Spinach, romaine, arugula, broccoli, and other dark leafy greens are high in B vitamin (folic) that few studies have shown may improve ovulation. Be sure to share the salad with your guy; men who get higher doses of folate make healthier sperm, potentially reducing the chances of miscarriage or genetic problems in the baby.




They’re high in non-heme iron, the type of iron found in certain plant food and iron-fortified foods. One study found that women who regularly took an iron supplement (which is non-heme iron) were 40 percent less likely to have trouble getting pregnant than those who didn’t take iron. Toast pumpkin seeds in the oven for a crunchy (and baby-boosting) snack.


Complex carbs take longer than refined ones to digest, helping to keep blood sugar (and insulin levels) stable. What does that have to do with getting pregnant? Increased insulin levels can disrupt reproductive hormones. When you’re trying to conceive, always choose dark bread over light, brown rice over white and whole wheat pasta over white.


Olive oil is a monounsaturated fat that helps increase insulin sensitivity and decrease inflammation throughout the body (inflammation interferes with ovulation, conception, and early development of the embryo). Use it on salads with some balsamic vinegar, or use it for cooking, in place of butter.




Milk products and many foods made from milk are considered part of this food group. Switch to fat-free or low-fat dairy products that are high in calcium.




The U.S. Public Health Service recommends that all women of childbearing age consume 400 micrograms (0.4 mg) of folic acid each day. Folic acid, a nutrient found in some Green Leafy Vegetables, Nuts, Beans, Citrus Fruits, Fortified Breakfast Cereals, and Some Vitamin Supplements can help reduce the risk of birth defects of the brain and spinal cord (called neural tube defects).

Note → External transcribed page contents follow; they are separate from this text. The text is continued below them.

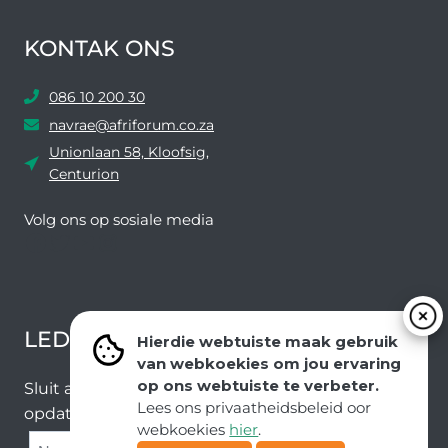
KONTAK ONS
086 10 200 30
navrae@afriforum.co.za
Unionlaan 58, Kloofsig,
Centurion
Volg ons ​​op sosiale media
Facebook
Twitter
YouTube
Instagram
LEDEVOORDELE NUUSBRIEF
Hierdie webtuiste maak gebruik
van webkoekies om jou ervaring
op ons webtuiste te verbeter.
Sluit aan by ons e-poslys om die nuutste nuus en
Lees ons privaatheidsbeleid oor
opdaterings van ons span te ontvang.
webkoekies
hier
.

Folic acid is most beneficial during the first 28 days after conception, when most neural tube defects occur. Unfortunately, many women do not realize they are pregnant before 28 days. Therefore, folic acid intake should begin prior to conception and continue through pregnancy. Your health care provider will recommend the appropriate amount of folic acid to meet your individual needs.

Most health care providers will prescribe a prenatal supplement before conception, or shortly afterward, to ensure all of the woman’s nutritional needs are met. However, a prenatal supplement does not replace a healthy diet.


Preparing for pregnancy includes building healthy bones. If there is not enough calcium in the pregnancy diet, the fetus may draw calcium from the mother’s bones, which can put women at risk for osteoporosis later in life. The recommended calcium intake for women is 1,000 milligrams. Three servings of milk or other dairy products each day equal about 1,000 milligrams of calcium.



Always consult your health care provider regarding your healthy diet and exercise needs.

Have you taken these essentials before conceiving?